First find the line with "All Rights Reserved." in the entries below, then set down exactly every line through the line with "ID000002945 ID000002947 ID000002937", that line included.
[Opening Input material section]
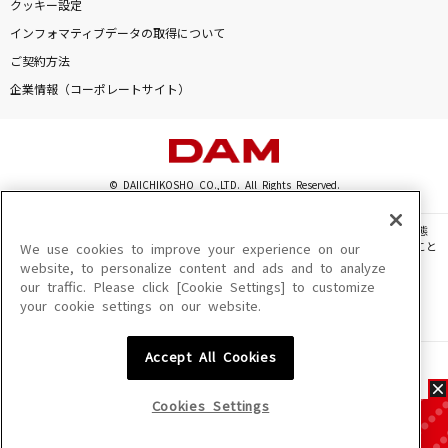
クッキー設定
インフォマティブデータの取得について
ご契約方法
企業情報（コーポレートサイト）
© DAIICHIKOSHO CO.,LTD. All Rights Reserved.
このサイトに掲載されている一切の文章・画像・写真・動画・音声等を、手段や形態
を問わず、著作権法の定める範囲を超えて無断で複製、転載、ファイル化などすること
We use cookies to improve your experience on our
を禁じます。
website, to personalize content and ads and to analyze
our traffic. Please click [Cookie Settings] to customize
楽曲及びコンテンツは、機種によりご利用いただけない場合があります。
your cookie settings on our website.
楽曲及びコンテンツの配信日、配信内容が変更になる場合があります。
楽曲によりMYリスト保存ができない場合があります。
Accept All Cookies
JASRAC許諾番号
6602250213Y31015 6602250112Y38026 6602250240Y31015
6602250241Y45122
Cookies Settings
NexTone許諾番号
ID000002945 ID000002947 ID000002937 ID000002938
[Closing Input material section]
[Opening Input material section]
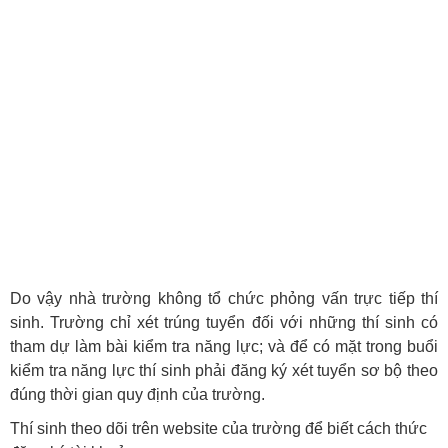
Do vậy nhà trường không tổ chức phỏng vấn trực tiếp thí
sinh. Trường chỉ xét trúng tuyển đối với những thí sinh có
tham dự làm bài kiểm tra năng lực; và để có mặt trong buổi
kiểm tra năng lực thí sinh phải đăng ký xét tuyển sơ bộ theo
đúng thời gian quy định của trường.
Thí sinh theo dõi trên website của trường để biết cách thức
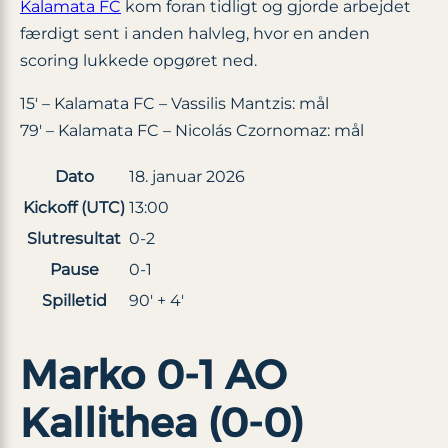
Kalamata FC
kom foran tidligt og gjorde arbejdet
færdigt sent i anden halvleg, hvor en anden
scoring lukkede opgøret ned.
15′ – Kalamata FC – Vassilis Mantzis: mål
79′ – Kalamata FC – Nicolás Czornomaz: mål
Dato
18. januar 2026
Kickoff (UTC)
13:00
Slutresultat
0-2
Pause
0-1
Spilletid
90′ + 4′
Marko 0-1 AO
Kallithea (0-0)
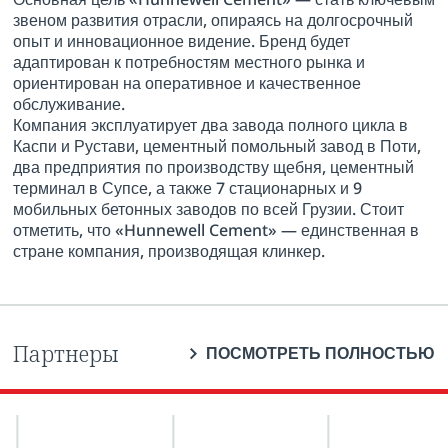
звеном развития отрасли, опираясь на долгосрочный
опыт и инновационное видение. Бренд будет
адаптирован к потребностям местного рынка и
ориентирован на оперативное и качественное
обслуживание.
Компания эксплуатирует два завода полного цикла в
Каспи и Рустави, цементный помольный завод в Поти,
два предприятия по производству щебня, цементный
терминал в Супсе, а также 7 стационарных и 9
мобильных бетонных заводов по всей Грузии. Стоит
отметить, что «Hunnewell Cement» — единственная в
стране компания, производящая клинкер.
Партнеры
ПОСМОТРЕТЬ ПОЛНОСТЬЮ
[Closing Input material section]
[Finished task]:
© DAIICHIKOSHO CO.,LTD. All Rights Reserved.
このサイトに掲載されている一切の文章・画像・写真・動画・音声等を、手段や形態
を問わず、著作権法の定める範囲を超えて無断で複製、転載、ファイル化などすること
We use cookies to improve your experience on our
を禁じます。
website, to personalize content and ads and to analyze
our traffic. Please click [Cookie Settings] to customize
楽曲及びコンテンツは、機種によりご利用いただけない場合があります。
your cookie settings on our website.
楽曲及びコンテンツの配信日、配信内容が変更になる場合があります。
楽曲によりMYリスト保存ができない場合があります。
Accept All Cookies
JASRAC許諾番号
6602250213Y31015 6602250112Y38026 6602250240Y31015
6602250241Y45122
Cookies Settings
NexTone許諾番号
ID000002945 ID000002947 ID000002937 ID000002938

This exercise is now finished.